Check each line below for "editor" and report how many have it, nothing else.
########
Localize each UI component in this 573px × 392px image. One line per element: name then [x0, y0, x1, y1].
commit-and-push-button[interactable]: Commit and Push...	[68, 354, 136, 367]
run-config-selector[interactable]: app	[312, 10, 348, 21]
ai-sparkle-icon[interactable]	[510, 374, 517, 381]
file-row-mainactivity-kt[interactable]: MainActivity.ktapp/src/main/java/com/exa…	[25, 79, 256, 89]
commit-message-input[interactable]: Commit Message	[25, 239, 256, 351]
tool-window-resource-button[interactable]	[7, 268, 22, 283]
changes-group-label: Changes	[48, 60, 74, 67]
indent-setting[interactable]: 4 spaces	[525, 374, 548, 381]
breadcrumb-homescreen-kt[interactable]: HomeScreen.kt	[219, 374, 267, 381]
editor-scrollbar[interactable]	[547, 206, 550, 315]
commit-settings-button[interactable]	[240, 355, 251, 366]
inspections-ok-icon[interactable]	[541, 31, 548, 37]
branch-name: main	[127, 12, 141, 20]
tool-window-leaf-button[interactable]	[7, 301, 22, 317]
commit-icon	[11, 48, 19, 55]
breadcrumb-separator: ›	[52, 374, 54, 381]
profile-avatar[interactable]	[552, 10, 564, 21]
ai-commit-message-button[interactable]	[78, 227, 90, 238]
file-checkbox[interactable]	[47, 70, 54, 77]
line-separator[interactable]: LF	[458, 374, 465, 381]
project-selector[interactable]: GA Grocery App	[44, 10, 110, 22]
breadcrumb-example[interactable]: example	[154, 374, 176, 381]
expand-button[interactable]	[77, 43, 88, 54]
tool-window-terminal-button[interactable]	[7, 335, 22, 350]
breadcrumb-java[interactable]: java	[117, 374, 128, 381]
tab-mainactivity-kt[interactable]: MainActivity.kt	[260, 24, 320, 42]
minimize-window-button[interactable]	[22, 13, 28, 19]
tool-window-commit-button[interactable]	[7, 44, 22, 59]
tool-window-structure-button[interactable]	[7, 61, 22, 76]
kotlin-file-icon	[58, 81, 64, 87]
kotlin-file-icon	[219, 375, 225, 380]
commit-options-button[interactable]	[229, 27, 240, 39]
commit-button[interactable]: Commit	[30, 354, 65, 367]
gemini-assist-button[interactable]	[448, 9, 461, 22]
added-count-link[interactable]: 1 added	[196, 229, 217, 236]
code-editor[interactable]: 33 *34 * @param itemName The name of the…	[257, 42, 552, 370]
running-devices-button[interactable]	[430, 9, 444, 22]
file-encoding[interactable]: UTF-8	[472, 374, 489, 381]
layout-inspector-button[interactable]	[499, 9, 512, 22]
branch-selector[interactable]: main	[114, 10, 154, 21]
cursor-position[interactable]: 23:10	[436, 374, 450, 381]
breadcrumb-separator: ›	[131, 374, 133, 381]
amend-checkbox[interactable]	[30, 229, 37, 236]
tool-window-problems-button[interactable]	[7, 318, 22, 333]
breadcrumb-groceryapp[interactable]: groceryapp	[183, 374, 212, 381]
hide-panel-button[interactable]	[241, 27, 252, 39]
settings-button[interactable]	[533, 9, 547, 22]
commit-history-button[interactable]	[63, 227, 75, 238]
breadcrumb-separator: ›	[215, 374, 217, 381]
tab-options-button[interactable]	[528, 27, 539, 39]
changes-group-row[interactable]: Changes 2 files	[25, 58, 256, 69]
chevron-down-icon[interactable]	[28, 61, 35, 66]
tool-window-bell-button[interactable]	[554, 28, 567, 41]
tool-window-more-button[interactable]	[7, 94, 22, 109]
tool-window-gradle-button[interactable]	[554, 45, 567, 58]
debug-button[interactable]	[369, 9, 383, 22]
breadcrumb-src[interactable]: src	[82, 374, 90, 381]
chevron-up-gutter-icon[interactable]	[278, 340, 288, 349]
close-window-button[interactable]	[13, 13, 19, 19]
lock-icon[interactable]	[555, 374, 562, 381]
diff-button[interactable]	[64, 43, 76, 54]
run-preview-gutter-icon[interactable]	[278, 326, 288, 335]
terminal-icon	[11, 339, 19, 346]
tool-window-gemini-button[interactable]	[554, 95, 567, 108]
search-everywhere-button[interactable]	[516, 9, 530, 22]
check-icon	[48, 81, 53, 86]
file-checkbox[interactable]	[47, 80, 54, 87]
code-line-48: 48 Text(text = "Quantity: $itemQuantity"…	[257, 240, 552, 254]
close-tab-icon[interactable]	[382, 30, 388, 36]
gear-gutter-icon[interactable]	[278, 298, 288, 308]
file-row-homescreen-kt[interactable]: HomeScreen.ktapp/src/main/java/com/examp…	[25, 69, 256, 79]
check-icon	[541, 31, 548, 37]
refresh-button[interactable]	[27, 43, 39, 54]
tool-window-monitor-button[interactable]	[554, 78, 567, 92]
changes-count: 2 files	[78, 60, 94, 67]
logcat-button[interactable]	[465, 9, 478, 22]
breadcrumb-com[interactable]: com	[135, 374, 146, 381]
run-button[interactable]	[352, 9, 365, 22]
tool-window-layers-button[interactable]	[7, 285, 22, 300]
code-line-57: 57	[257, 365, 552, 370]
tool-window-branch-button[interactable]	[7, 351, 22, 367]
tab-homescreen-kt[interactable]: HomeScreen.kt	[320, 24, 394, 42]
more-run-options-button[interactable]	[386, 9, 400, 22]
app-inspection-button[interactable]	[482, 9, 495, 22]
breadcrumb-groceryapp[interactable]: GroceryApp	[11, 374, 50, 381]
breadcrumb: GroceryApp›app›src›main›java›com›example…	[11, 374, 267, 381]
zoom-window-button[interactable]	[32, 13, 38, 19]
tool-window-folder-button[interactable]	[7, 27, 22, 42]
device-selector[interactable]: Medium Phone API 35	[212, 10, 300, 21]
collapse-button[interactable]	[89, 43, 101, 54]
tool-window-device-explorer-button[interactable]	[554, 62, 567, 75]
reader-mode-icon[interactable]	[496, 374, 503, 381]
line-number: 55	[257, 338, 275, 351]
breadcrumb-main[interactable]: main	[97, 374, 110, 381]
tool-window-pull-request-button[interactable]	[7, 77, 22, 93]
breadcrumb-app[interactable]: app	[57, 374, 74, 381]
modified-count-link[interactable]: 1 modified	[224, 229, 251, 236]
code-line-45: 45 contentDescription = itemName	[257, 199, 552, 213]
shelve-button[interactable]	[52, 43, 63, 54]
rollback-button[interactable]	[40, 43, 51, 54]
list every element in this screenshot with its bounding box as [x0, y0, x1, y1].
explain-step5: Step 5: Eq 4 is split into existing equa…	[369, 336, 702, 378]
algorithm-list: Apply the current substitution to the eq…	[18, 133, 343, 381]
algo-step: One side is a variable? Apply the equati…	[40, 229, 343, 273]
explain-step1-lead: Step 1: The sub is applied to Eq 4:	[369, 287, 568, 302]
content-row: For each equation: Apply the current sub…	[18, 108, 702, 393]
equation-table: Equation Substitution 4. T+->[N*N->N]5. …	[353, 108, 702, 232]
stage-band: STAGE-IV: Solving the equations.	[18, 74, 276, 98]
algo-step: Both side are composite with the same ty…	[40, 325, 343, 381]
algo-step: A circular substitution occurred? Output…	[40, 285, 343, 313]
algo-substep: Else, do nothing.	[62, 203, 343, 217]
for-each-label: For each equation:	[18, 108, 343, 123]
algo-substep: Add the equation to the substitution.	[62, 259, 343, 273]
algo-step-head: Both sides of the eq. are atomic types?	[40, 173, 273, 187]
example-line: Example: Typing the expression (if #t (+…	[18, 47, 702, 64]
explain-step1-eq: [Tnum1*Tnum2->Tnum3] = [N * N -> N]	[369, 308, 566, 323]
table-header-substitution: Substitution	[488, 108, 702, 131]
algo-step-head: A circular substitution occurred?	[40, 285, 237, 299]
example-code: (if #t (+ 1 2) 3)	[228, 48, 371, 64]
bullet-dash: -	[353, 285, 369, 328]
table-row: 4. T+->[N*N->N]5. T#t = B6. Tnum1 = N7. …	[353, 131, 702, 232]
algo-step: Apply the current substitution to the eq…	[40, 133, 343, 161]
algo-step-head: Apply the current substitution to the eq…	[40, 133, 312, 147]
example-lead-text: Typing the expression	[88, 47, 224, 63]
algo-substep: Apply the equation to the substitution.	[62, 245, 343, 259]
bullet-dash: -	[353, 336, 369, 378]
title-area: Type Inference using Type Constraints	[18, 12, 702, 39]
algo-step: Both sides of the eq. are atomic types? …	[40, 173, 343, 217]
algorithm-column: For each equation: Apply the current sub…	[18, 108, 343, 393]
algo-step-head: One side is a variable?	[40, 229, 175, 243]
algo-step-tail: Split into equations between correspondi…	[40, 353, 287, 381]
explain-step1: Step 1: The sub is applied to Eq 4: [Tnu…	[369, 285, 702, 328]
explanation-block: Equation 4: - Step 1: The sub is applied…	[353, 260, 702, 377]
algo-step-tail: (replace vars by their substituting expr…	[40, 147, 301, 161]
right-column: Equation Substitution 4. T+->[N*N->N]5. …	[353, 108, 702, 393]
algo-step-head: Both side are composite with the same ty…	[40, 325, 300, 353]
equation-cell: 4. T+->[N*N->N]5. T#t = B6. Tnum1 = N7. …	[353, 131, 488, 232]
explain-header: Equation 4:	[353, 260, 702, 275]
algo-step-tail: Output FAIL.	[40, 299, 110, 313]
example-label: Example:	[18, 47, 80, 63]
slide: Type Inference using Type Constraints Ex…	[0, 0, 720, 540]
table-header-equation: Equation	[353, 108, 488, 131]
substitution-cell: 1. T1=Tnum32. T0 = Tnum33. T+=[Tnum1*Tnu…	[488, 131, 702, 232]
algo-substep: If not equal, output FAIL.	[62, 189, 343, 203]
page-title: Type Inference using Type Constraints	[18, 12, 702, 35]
########
→ Finished exercise
2